Concluding that interactions in clusters obtained with increasing clique size are increasingly reliable, we assume that the maximum clique size that places an interaction in a cluster is a reasonable measure of the interactions reliability. As such, we pooled all interactions that appear in at least one cluster presented in Figure 2d (a list of all interactions annotated with their maximum clique size can be found in the Supplementary Table 1).
As a proxy to the real structure of protein complexes in P. falciparum we pooled all 154 clusters that have been obtained with different clique-sizes in the underlying protein interaction network (see Supplementary Table 2 for the complete annotated list of clusters). In order to assess the characteristics of the obtained clusters we compare them to protein complexes of yeast proteins that have orthologs in Plasmodium. In particular, we utilized an experimentally obtained large-scale data set of protein complexes [18, 19]. Determining all proteins in complexes that have an ortholog in Plasmodium we obtain 564 conserved protein complexes that have at least three proteins (see Supplementary Table 3 for the complete annotated list of conserved complexes). Comparing clusters obtained from the underlying interaction network with conserved protein complexes, we applied a hypergeometric distribution. We determined overlaps with P < 10−2 and assigned a conserved protein complex to each cluster with the largest overlap. In the Supplementary Table 2, we labeled every protein that is shared by a cluster and its closest similar conserved complex. Determining similarities between protein complexes and clusters we obtain similar frequency distributions of corresponding sizes (Fig. 3a). In particular, both distributions decay as a power-law, indicating that most complexes are small while a small minority is large. Similarly, we observe that highly connected proteins participate in an increasing number of clusters (inset, Figure 3a).

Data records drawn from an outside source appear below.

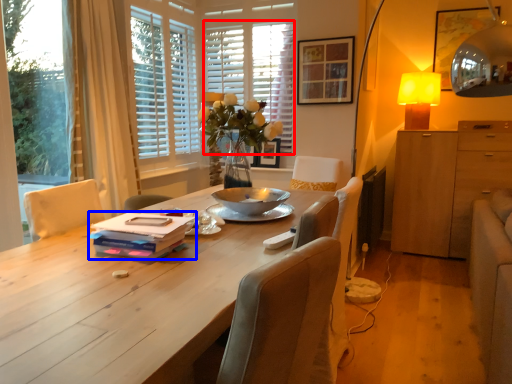 Question: Which object appears closest to the camera in this image, blind (highlighted by a red box) or book (highlighted by a blue box)?

Choices:
 (A) blind
 (B) book

Answer: (B) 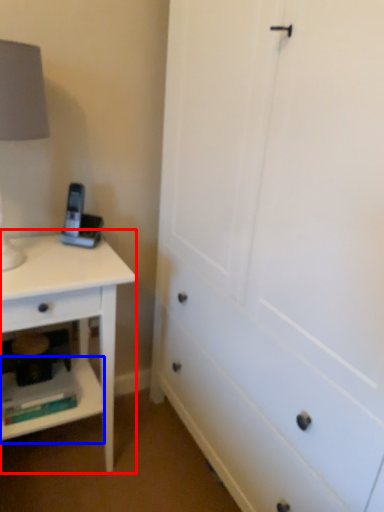 Question: Which object is closer to the camera taking this photo, nightstand (highlighted by a red box) or shelf (highlighted by a blue box)?

Choices:
 (A) nightstand
 (B) shelf

Answer: (A) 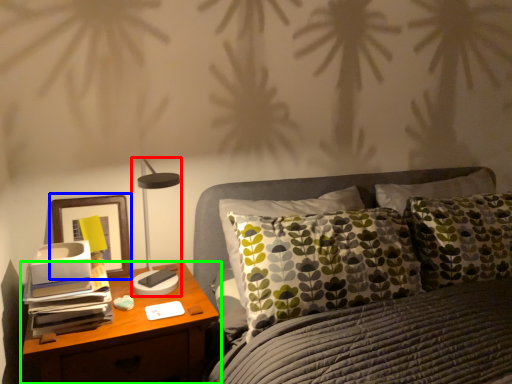 Question: Which object is the farthest from table lamp (highlighted by a red box)? Choose among these: picture frame (highlighted by a blue box) or nightstand (highlighted by a green box).

Choices:
 (A) picture frame
 (B) nightstand

Answer: (B) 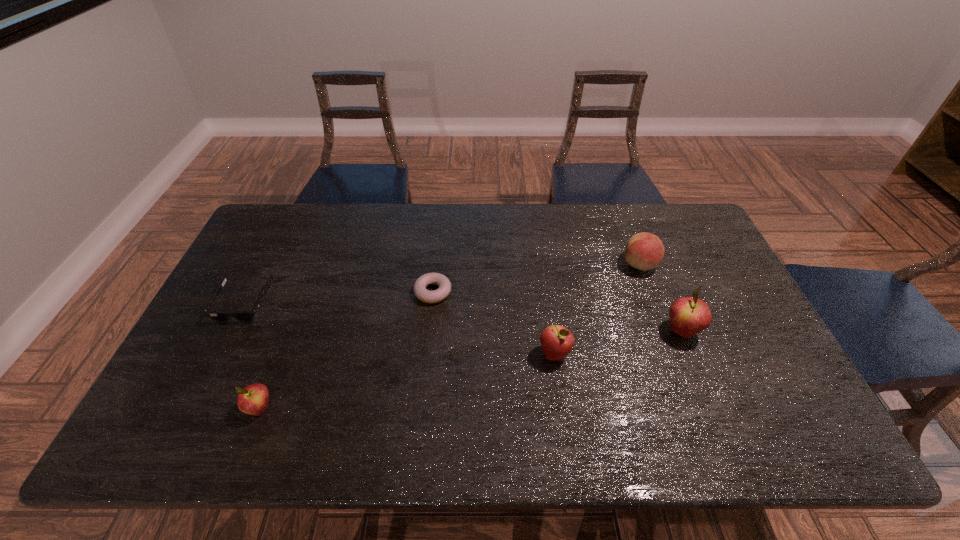 The height and width of the screenshot is (540, 960). I want to click on free point between the peach and the rightmost apple, so tap(660, 298).

At what (x,y) coordinates should I click in order to perform the action: click on free space between the sunglasses and the tallest object. Please return your answer as a coordinate pair (x, y). This screenshot has width=960, height=540. Looking at the image, I should click on (463, 317).

Image resolution: width=960 pixels, height=540 pixels. In order to click on free space that is in between the rightmost apple and the farthest object in this screenshot , I will do `click(660, 298)`.

Locate an element on the screen. The height and width of the screenshot is (540, 960). vacant area that lies between the tallest apple and the nearest object is located at coordinates (470, 370).

At what (x,y) coordinates should I click in order to perform the action: click on free space between the nearest object and the fourth object from left to right. Please return your answer as a coordinate pair (x, y). The height and width of the screenshot is (540, 960). Looking at the image, I should click on (407, 381).

Locate an element on the screen. Image resolution: width=960 pixels, height=540 pixels. the fourth closest object to the tallest apple is located at coordinates (253, 399).

Identify which object is the closest to the peach. Please provide its 2D coordinates. Your answer should be formatted as a tuple, i.e. [(x, y)], where the tuple contains the x and y coordinates of a point satisfying the conditions above.

[(688, 315)]

Select which apple appears as the third closest to the sunglasses. Please provide its 2D coordinates. Your answer should be formatted as a tuple, i.e. [(x, y)], where the tuple contains the x and y coordinates of a point satisfying the conditions above.

[(688, 315)]

Point out which apple is positioned as the second nearest to the second apple from right to left. Please provide its 2D coordinates. Your answer should be formatted as a tuple, i.e. [(x, y)], where the tuple contains the x and y coordinates of a point satisfying the conditions above.

[(253, 399)]

Identify the location of blank area in the image that satisfies the following two spatial constraints: 1. on the back side of the second apple from right to left; 2. on the left side of the nearest apple. (280, 354). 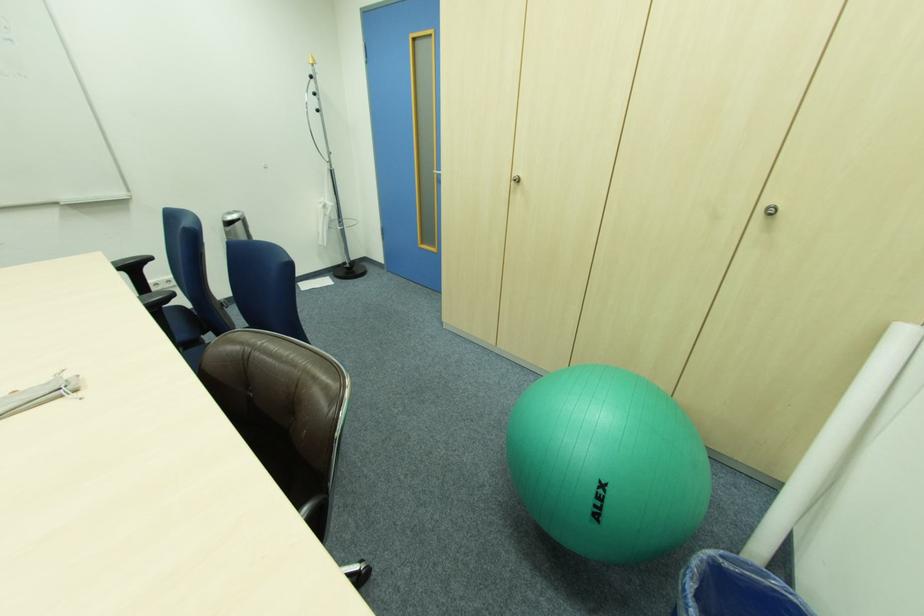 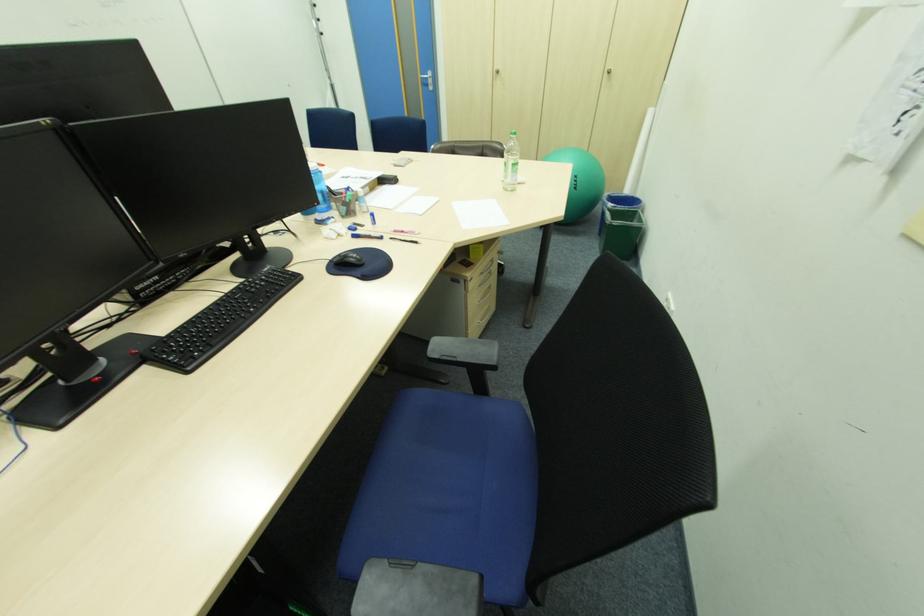 Find the pixel in the second image that matches point 773,229 in the first image.

(615, 79) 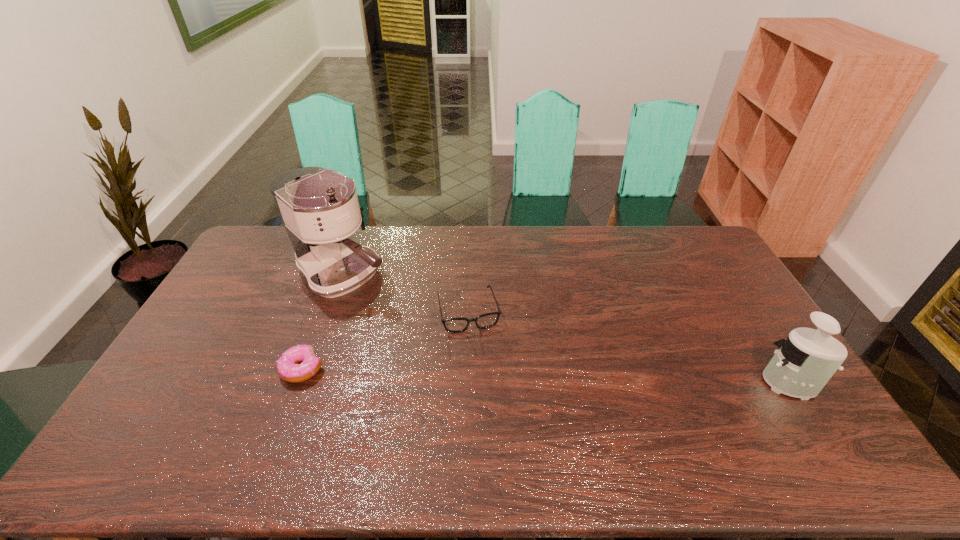 You are a GUI agent. You are given a task and a screenshot of the screen. Output one action in this format:
    pyautogui.click(x=<x>, y=<y>)
    Task: Click on the free space between the spectacles and the doughnut
    Image resolution: width=960 pixels, height=540 pixels.
    Given the screenshot: What is the action you would take?
    pyautogui.click(x=385, y=340)

In order to click on free space between the spectacles and the rightmost object in this screenshot , I will do `click(627, 346)`.

Find the location of a particular element. This screenshot has height=540, width=960. object that stands as the closest to the doughnut is located at coordinates (319, 208).

Select which object is the third closest to the third tallest object. Please provide its 2D coordinates. Your answer should be formatted as a tuple, i.e. [(x, y)], where the tuple contains the x and y coordinates of a point satisfying the conditions above.

[(804, 363)]

Locate an element on the screen. The width and height of the screenshot is (960, 540). vacant space that satisfies the following two spatial constraints: 1. on the front side of the third tallest object; 2. on the left side of the coffee maker is located at coordinates (331, 311).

As another quantitative measure of the similarity of clusters and complexes we determined the numbers of clusters and complexes each protein occurs in. Calculating Pearson's correlation coefficient we find a strong and significant correlation between clusters and complexes (Figure 3b, r = 0.64, P < 10−3). Although the conserved complexes of the parasite resemble the putative complex structure at best, our clusters can serve as a proxy to the real complex composition since they largely share similar characteristics. As such, we continue our analysis with the clusters we obtained from the underlying network topology. As a measure of cluster diversity, we define the cluster participation coefficient of a protein i, Pi[20]. If a protein predominantly interacts with partners that are members of the same cluster, Pi tends to 1, while the opposite holds if the interaction partners are distributed among many different clusters. Accounting for all proteins in the underlying interaction network we observe that interactions of a single protein occur in a variety of clusters, while relatively few interactions are confined to a small number of clusters (Figure 3c). Focusing on hubs, defined as proteins that have at least 5 interaction partners we find that the original signal is significantly reinforced at low values of the complex participation coefficient. As such, we conclude that hubs predominantly reach into many different clusters, securing a large degree of diversity. As observed in Fig. 2b, we obtain a bimodal distribution of coexpression correlation coefficients of interactions, where the hub protein in question appears in only one cluster. Focusing on hub proteins that appear in more than one cluster we find a pronunciation of the peak, suggesting that most promiscuous proteins (as indicated by their occurrence in clusters) are coexpressed with their interaction partners. As such, we conclude that hubs that are affiliated with one cluster largely share characteristics of date hubs where coexpression partners are unevenly expressed, whereas proteins occurring in many clusters tend to be expressed with their partners at the same time, indicative of party hubs (Fig. 3d) [33].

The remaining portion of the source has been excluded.